Labor and birth

Childbirth is the beginning of a new life when one or more newborn babies exits the womb by means of normal birth, by a C-section, or by caesarean section, in which one baby is delivered through the abdomen by cutting the umbilical cord. In comparison to the adult population, the total number of babies born every year is relatively low, with approximately five percent of births being described as "normal." This means that there are approximately two to three million "abnormal" births each year. About twenty percent of all births are described as "prolonged"special." There are also many miscarriages, ectopic pregnancies, and other complications during pregnancy and birth, which make up the "unplanned" births.

When childbirth occurs under conditions that are considered too complicated by the mother or her doctors, some of the complications could include:




- Caesarean Section. A C-section is usually recommended for mothers who have problems with either premature labour or having an abnormally high birth weight. When a woman has an abnormally high birth weight, this could result in complications during birth and after delivery. If a woman is at risk of having complications during labour and delivery due to preterm labour or obesity, her doctor may recommend she take pre-natal care to prevent these complications. The doctor will advise the mother of risks and ways to manage them before childbirth and may even recommend her taking an exercise class, watching her diet, or having prenatal checkups. After childbirth, the doctor may refer the mother to a cardiologist for further assessment and treatment.
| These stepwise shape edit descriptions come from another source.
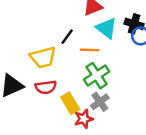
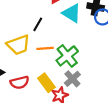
orange line: (90, 50) -> (45, 48), moved
red semicircle: (46, 87) -> (20, 82), moved

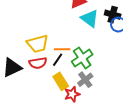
black line: (38, 24) -> (58, 60), moved
red semicircle: (20, 82) -> (38, 63), moved

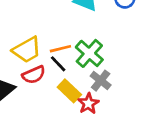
black line: (58, 60) -> (58, 64), turned -64

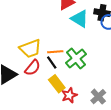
red semicircle: (34, 75) -> (32, 68), turned -36
gray cross: (101, 81) -> (98, 97), moved

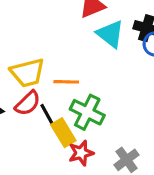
green cross: (76, 59) -> (87, 112), moved, turned -30
black line: (52, 63) -> (47, 114), moved

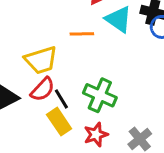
orange line: (66, 82) -> (82, 34), moved
yellow rectangle: (63, 133) -> (59, 122), moved

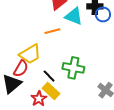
red semicircle: (43, 89) -> (21, 69), moved
red star: (96, 135) -> (39, 99), moved

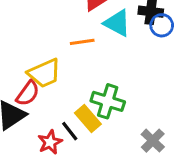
black line: (49, 76) -> (70, 131), moved
yellow rectangle: (51, 91) -> (88, 119), moved

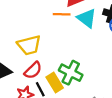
orange line: (82, 42) -> (62, 14), moved
red semicircle: (28, 93) -> (33, 70), moved

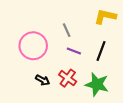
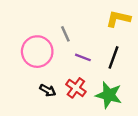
gray line: (67, 30) -> (65, 34), moved

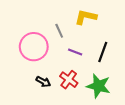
yellow L-shape: (118, 19) -> (86, 17), moved

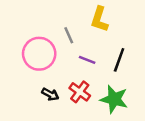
yellow L-shape: (86, 17) -> (99, 19), turned -85

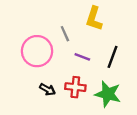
red cross: (80, 92) -> (75, 87), turned -30

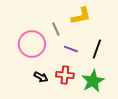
yellow L-shape: (94, 19) -> (81, 16), turned -120
green star: (108, 94) -> (93, 81), turned 30

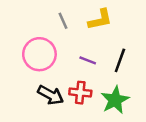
gray line: (56, 29) -> (63, 21), moved
black arrow: (41, 77) -> (51, 95), size x1.5

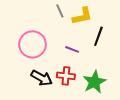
gray line: (63, 21) -> (60, 11), moved
black line: (120, 60) -> (98, 36), moved

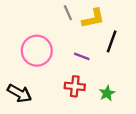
black arrow: (42, 78) -> (20, 93), moved
green star: (94, 82) -> (107, 93), size x0.6

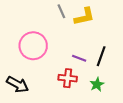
black line: (112, 41) -> (101, 56), moved
purple line: (82, 56) -> (79, 58), moved

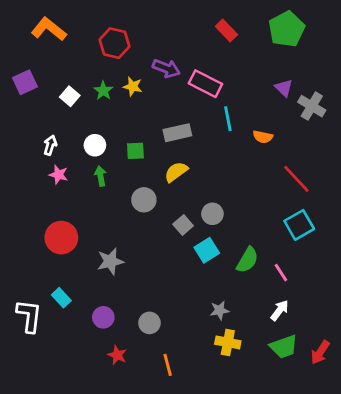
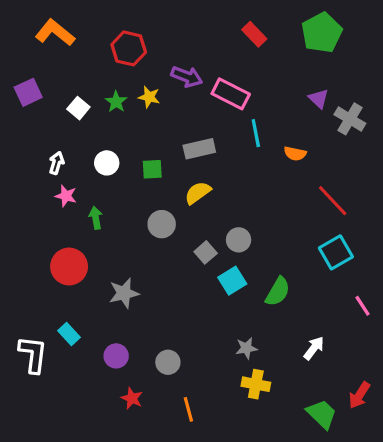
green arrow: (101, 176) -> (96, 218), moved
pink line: (281, 273) -> (363, 306), moved
green trapezoid: (284, 347) -> (322, 414), moved, turned -116

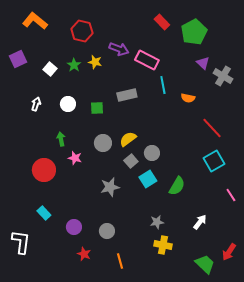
green pentagon: (322, 33) -> (194, 32), moved
yellow semicircle: (198, 193) -> (128, 139), moved
pink star: (66, 196) -> (75, 158), moved
gray star: (124, 293) -> (110, 187), moved
white L-shape: (33, 354) -> (21, 242), moved

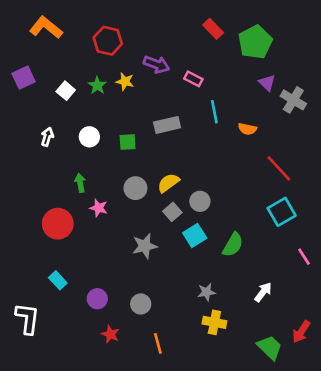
pink rectangle: (147, 60) -> (193, 79), size x0.6

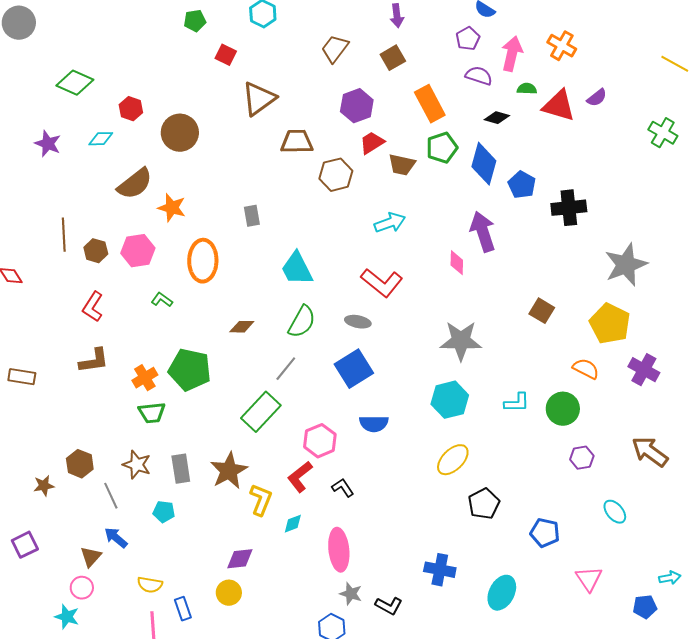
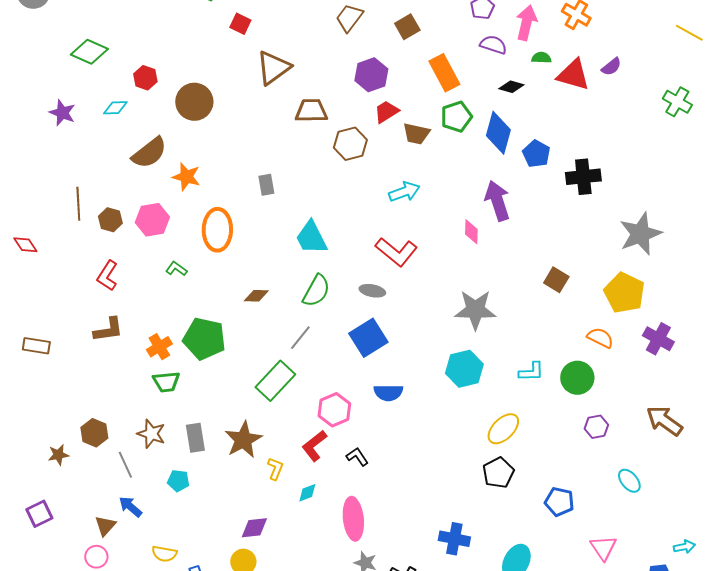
yellow ellipse: (453, 460) -> (503, 429), moved
yellow L-shape: (261, 500) -> (275, 469), size x0.7

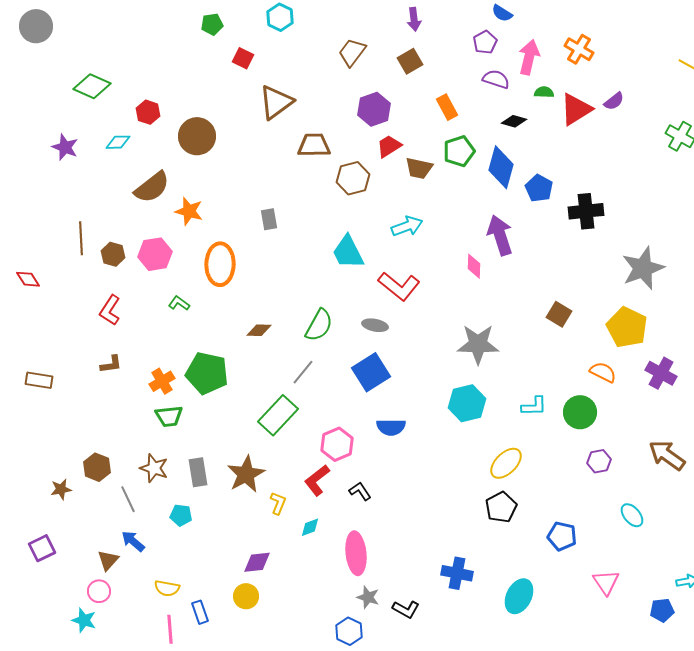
orange rectangle: (444, 73) -> (447, 107), size x0.7
red triangle: (573, 75) -> (576, 109), turned -48
cyan trapezoid: (311, 238) -> (348, 252), moved
brown L-shape: (108, 330) -> (111, 364), size x0.7

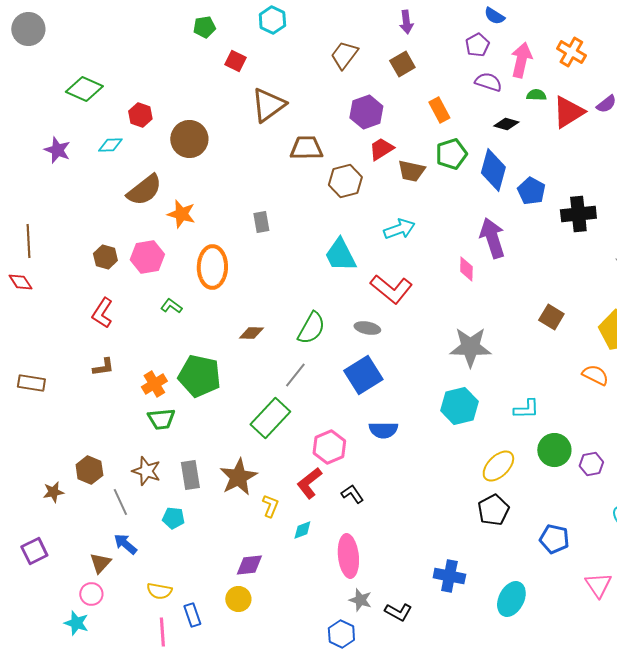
brown line: (81, 238) -> (28, 241), moved
green circle: (580, 412) -> (554, 450), moved

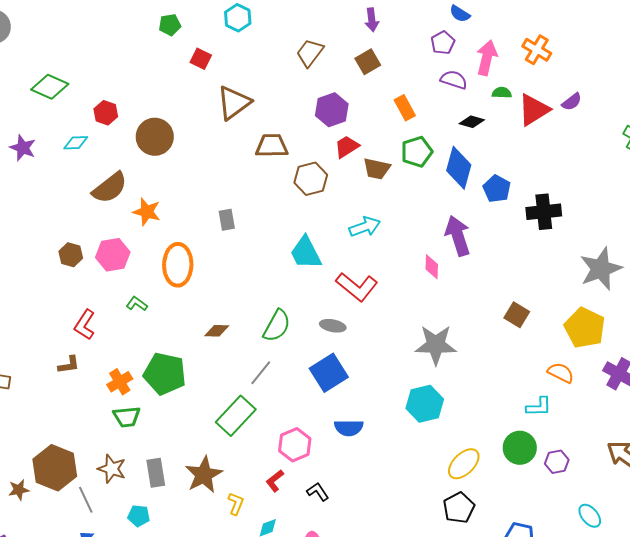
red L-shape: (102, 313) -> (85, 325), moved
cyan L-shape: (526, 409) -> (539, 407), moved
brown hexagon: (89, 470) -> (55, 468), size x1.6
red L-shape: (309, 483) -> (275, 481), size x0.7

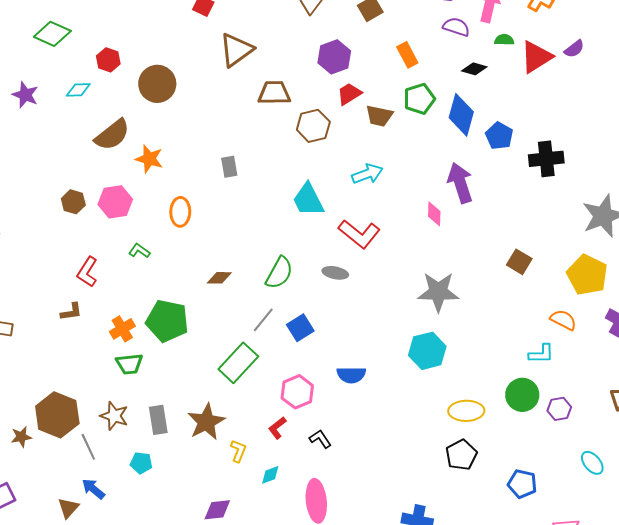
orange ellipse: (178, 265) -> (180, 212), size x0.7
blue square: (329, 373) -> (300, 328), moved, size x0.7
yellow ellipse: (464, 464) -> (466, 411), turned 44

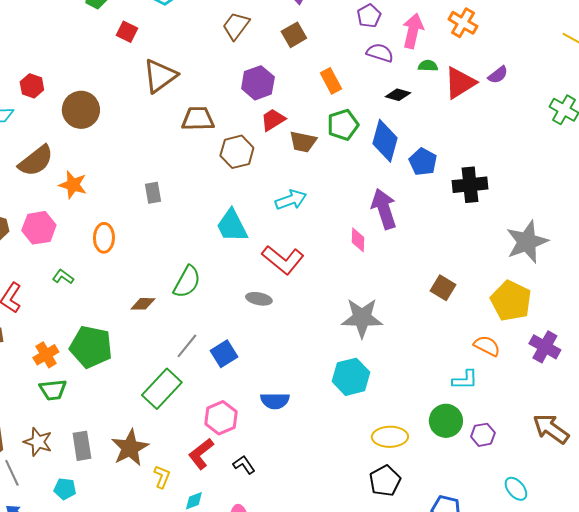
green semicircle: (279, 273) -> (187, 282), moved
red L-shape: (277, 428) -> (201, 454), size x1.4

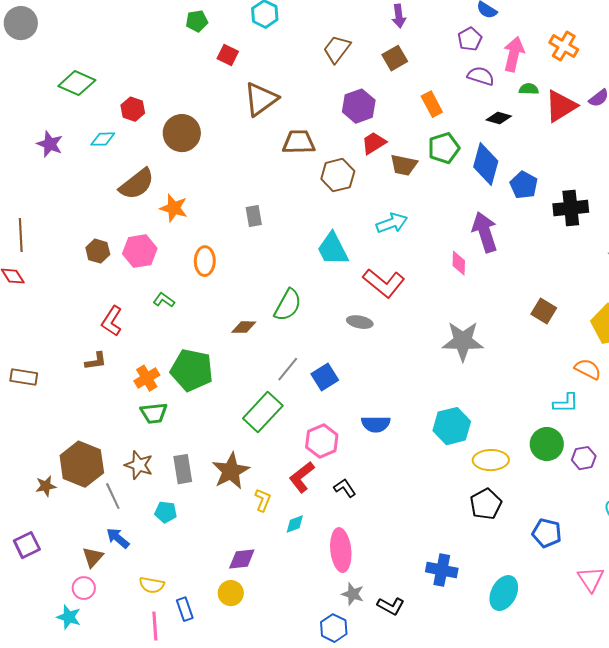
cyan hexagon: (351, 377) -> (452, 426), moved

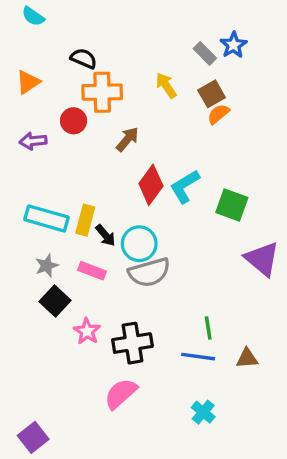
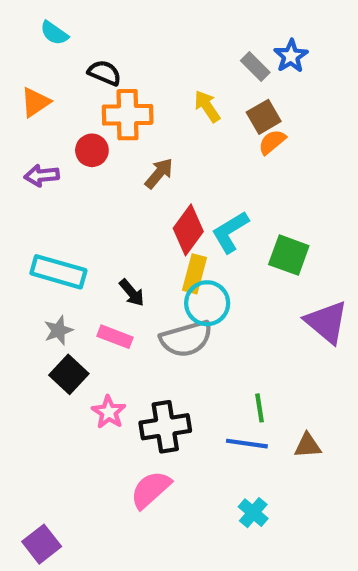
cyan semicircle: (33, 16) -> (54, 33), moved
yellow rectangle: (85, 220) -> (195, 274), moved
cyan circle: (139, 244) -> (207, 303), moved

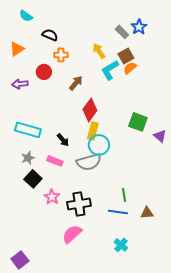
orange cross: (128, 115) -> (61, 55), size x0.6
cyan L-shape: (230, 232) -> (110, 70), moved
purple triangle: (327, 322) -> (160, 136), moved, size x0.6

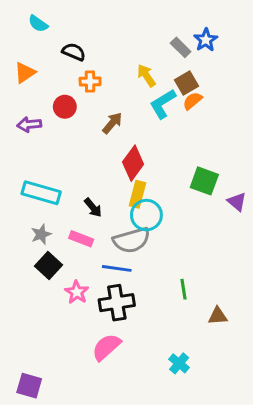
blue line: (118, 212) -> (117, 268), moved
purple square: (20, 260) -> (29, 386), turned -36

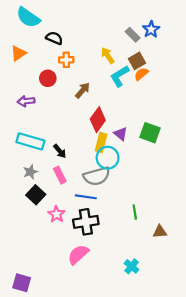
cyan semicircle: (38, 24) -> (28, 17), size x1.6
purple arrow: (29, 125) -> (26, 101), moved
purple triangle: (237, 202) -> (121, 134), moved
black arrow: (93, 208) -> (60, 151), moved
pink rectangle: (81, 239) -> (60, 175), turned 42

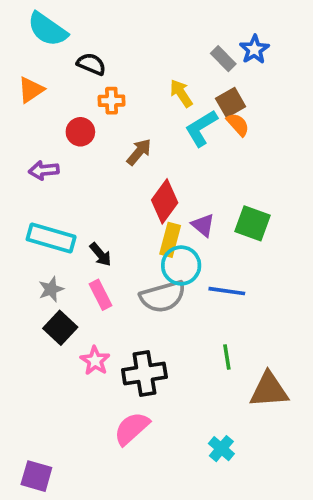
orange semicircle: (141, 74) -> (238, 124), turned 88
blue line: (86, 197) -> (227, 291), moved
brown triangle: (160, 232) -> (269, 390), size x1.6

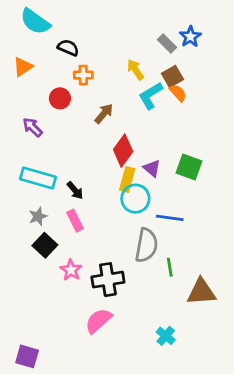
purple arrow: (44, 170) -> (32, 127), turned 50
gray semicircle: (163, 297) -> (146, 245), moved, turned -64

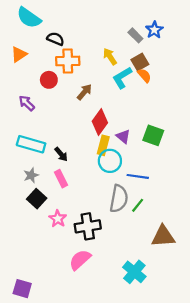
orange cross: (83, 75) -> (68, 61), size x1.5
green line: (170, 267) -> (138, 205), moved, turned 48
cyan cross: (166, 336) -> (134, 272), size x1.5

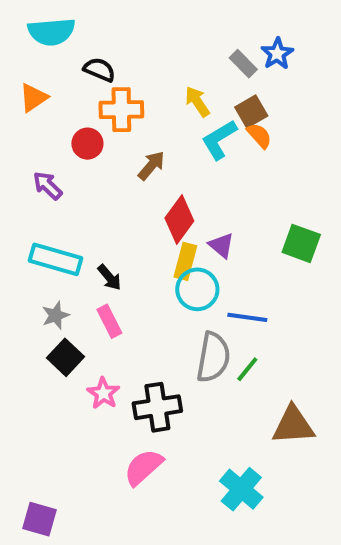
cyan semicircle: (29, 18) -> (52, 32), turned -40
green square: (153, 135) -> (301, 243), moved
- Complications During Labor and Delivery. Complications during labor and birth are usually caused by excessive force during labour by the delivery team (in which case the doctor administering the C-section may suggest you have your baby delivered by C-section), infection or inflammation of the cervix, or difficulty or pain during labour or delivery due to the use of anesthesia. In addition, a Cesarean delivery can cause a prolonged stay in the hospital, the need to undergo surgery, and/or the risk of infection to the infant during the recovery period. Complications during labour and birth that could affect the health of the infant's mother include the following:

- Infection of the Child. An infection of the child's mouth or the umbilicus can occur if a person does not clean their mouth after eating or spitting up during labour. This infection can cause a condition called oral thrush, which occurs when the child develops white patches and sores that bleed. If the baby has had preterm labour or had a large amount of amniotic fluid at the time of birth, then the baby can be infected. This condition is called sepsis and the baby is likely to be infected throughout its life if it is left untreated. Infection of the child is also possible during labour if the mother did not clean the baby's mouth after eating, if a nurse or other caregiver touched the child after delivery, or if the mother has taken antibiotics or steroids during pregnancy.

- Miscarriage. Miscarriage, also called a spontaneous abortion, occurs when the child fails to complete its development. A miscarriage can be a difficult, emotional time in a family for the mother. The miscarriage can be the outcome of complications during labour and birth and can affect the quality of life of the child. It can also be emotionally difficult for the father and the whole family as the loss of the baby will most likely leave them devastated.